UPMC owns $2.1 billion worth of tax-exempt property in Allegheny County, according to a joint report by county and city inspectors. In 2021, UPMC’s “exemptions reduced its tax liability by $9.8 million for the county, $13.9 million for Pittsburgh, and $58.3 million for all local governments and school districts,” it said in the report.

Between 1973 and 2006, Pittsburgh recovered only 8% of the taxes lost from UPMC’s tax exemption by PILOTs, according to controllers.

Pittsburgh Controller Michael Lamb said there hasn’t been a PILOT agreement with any of the city’s larger nonprofits for at least 10 years. “Even when we had a PILOT agreement with other nonprofits, we didn’t have one with UPMC,” he said.

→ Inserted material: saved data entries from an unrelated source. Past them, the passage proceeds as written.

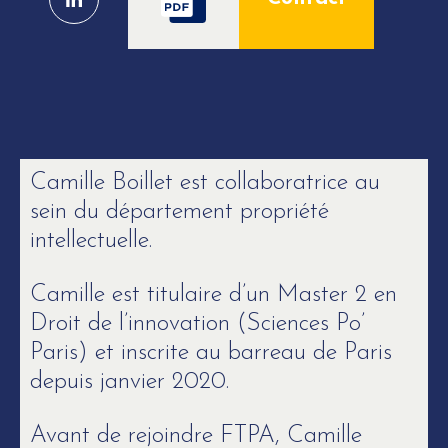
Camille Boillet est collaboratrice au
sein du département propriété
intellectuelle.
Camille est titulaire d’un Master 2 en
Droit de l’innovation (Sciences Po’
Paris) et inscrite au barreau de Paris
depuis janvier 2020.
Avant de rejoindre FTPA, Camille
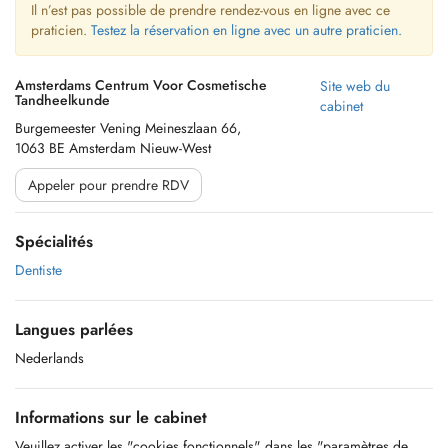
Il n’est pas possible de prendre rendez-vous en ligne avec ce
praticien.
Testez la réservation en ligne avec un autre praticien.
Amsterdams Centrum Voor Cosmetische
Site web du
Tandheelkunde
cabinet
Burgemeester Vening Meineszlaan 66,
1063 BE Amsterdam Nieuw-West
Appeler pour prendre RDV
Spécialités
Dentiste
Langues parlées
Nederlands
Informations sur le cabinet
Veuillez activer les "cookies fonctionnels" dans les "paramètres de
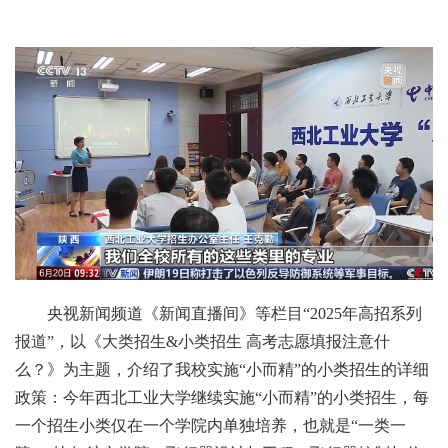
央视新闻频道《新闻直播间》等栏目“2025年高招系列
报道”，以《大类招生&小类招生 高考志愿填报注意什
么？》为主题，介绍了我校实施“小而精”的小类招生的详细
政策：今年西北工业大学继续实施“小而精”的小类招生，每
一个招生小类仅在一个学院内单独培养，也就是“一类一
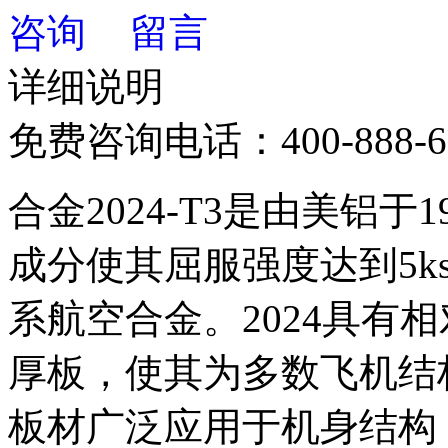
详细说明
免费咨询电话：
400-888-
合金2024-T3是由美铝于1
成分使其屈服强度达到5ksi
系航空合金。2024具有
厚板，使其为多数飞机结构应
板材广泛应用于机身结构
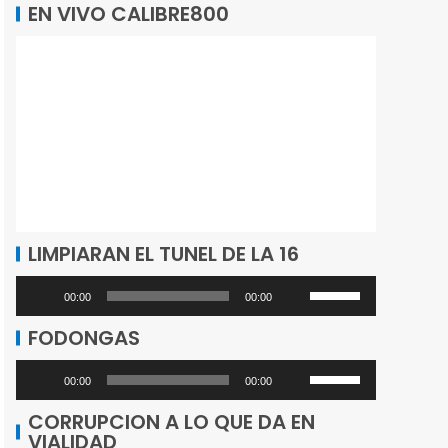
EN VIVO CALIBRE800
LIMPIARAN EL TUNEL DE LA 16
Utiliza
Reproductor
00:00
00:00
las
de
FODONGAS
teclas
audio
de
Utiliza
Reproductor
00:00
00:00
flecha
las
de
CORRUPCION A LO QUE DA EN
arriba/abajo
teclas
VIALIDAD
audio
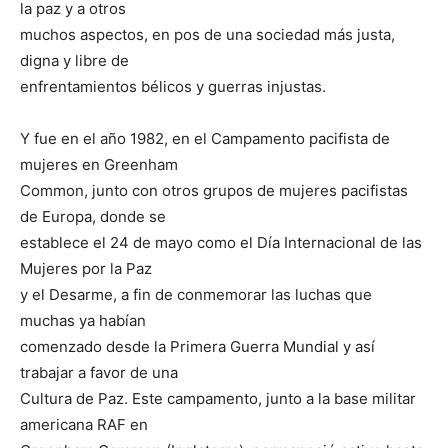
la paz y a otros
muchos aspectos, en pos de una sociedad más justa,
digna y libre de
enfrentamientos bélicos y guerras injustas.
Y fue en el año 1982, en el Campamento pacifista de
mujeres en Greenham
Common, junto con otros grupos de mujeres pacifistas
de Europa, donde se
establece el 24 de mayo como el Día Internacional de las
Mujeres por la Paz
y el Desarme, a fin de conmemorar las luchas que
muchas ya habían
comenzado desde la Primera Guerra Mundial y así
trabajar a favor de una
Cultura de Paz. Este campamento, junto a la base militar
americana RAF en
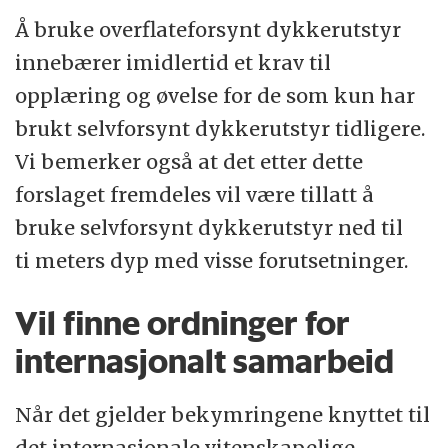
Å bruke overflateforsynt dykkerutstyr
innebærer imidlertid et krav til
opplæring og øvelse for de som kun har
brukt selvforsynt dykkerutstyr tidligere.
Vi bemerker også at det etter dette
forslaget fremdeles vil være tillatt å
bruke selvforsynt dykkerutstyr ned til
ti meters dyp med visse forutsetninger.
Vil finne ordninger for
internasjonalt samarbeid
Når det gjelder bekymringene knyttet til
det internasjonale vitenskapelige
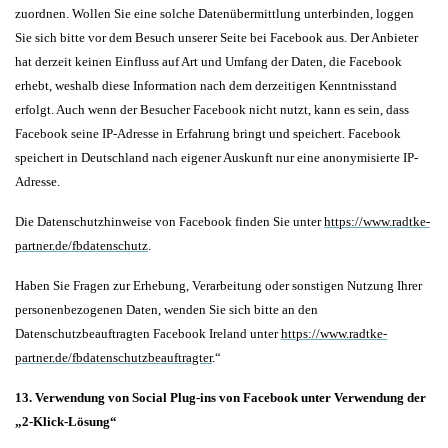
zuordnen. Wollen Sie eine solche Datenübermittlung unterbinden, loggen
Sie sich bitte vor dem Besuch unserer Seite bei Facebook aus. Der Anbieter
hat derzeit keinen Einfluss auf Art und Umfang der Daten, die Facebook
erhebt, weshalb diese Information nach dem derzeitigen Kenntnisstand
erfolgt. Auch wenn der Besucher Facebook nicht nutzt, kann es sein, dass
Facebook seine IP-Adresse in Erfahrung bringt und speichert. Facebook
speichert in Deutschland nach eigener Auskunft nur eine anonymisierte IP-
Adresse.
Die Datenschutzhinweise von Facebook finden Sie unter
https://www.radtke-
partner.de/fbdatenschutz
.
Haben Sie Fragen zur Erhebung, Verarbeitung oder sonstigen Nutzung Ihrer
personenbezogenen Daten, wenden Sie sich bitte an den
Datenschutzbeauftragten Facebook Ireland unter
https://www.radtke-
partner.de/fbdatenschutzbeauftragter
.“
13. Verwendung von Social Plug-ins von Facebook unter Verwendung der
„2-Klick-Lösung“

In 2013, Pittsburgh filed a lawsuit to strip UPMC of its tax-exempt status, but a judge dismissed the case, saying the city should have sued affiliates. Then-Mayor Bill Peduto decided in 2014 to focus on PILOT negotiations rather than taking further legal action.

Seven years later, Peduto announced the creation of OnePGH, a new nonprofit organization that would provide a link between the city and its largest nonprofit organizations. He said UPMC and other major nonprofit organizations would collectively contribute $115 million over five years to programs to address injustices in Pittsburgh.

Peduto’s replacement, Ed Gainey, criticized the program as “too little…too late” during his campaign and later withdrew.

While running for office, Gainey also vowed to resume legal action against UPMC. But right now there are no plans to challenge UPMC’s or other nonprofits’ tax-exempt status in court, city spokeswoman Maria Montaño said.

Instead, Gainey launched a citywide review of tax-exempt properties earlier this year.

“This is an avenue,” said Montaño. “This is our first step in making sure everyone pays their fair share.”

Pittsburgh’s new review will examine whether each nonprofit that has received a property tax exemption meets the standards set by the Supreme Court in the ’80s.

If nonprofit hospitals don’t provide enough community service, they don’t deserve an exemption, Hyman said. “And if the consequence of that is that they close, we shouldn’t be subsidizing things,” he said.

Much of Hyman’s research compares the charitable care provided by not-for-profit and for-profit hospitals. Hyman said many nonprofit hospitals across the country do not provide enough charitable care to justify tax exemptions, particularly because for-profit hospitals also provide charitable care.

A 2022 report by the Lown Institute, a nonpartisan think tank, found that the tax exemptions granted to UPMC far outweigh the value of the charitable nurturing and community investment the system provides. UPMC disputed the findings.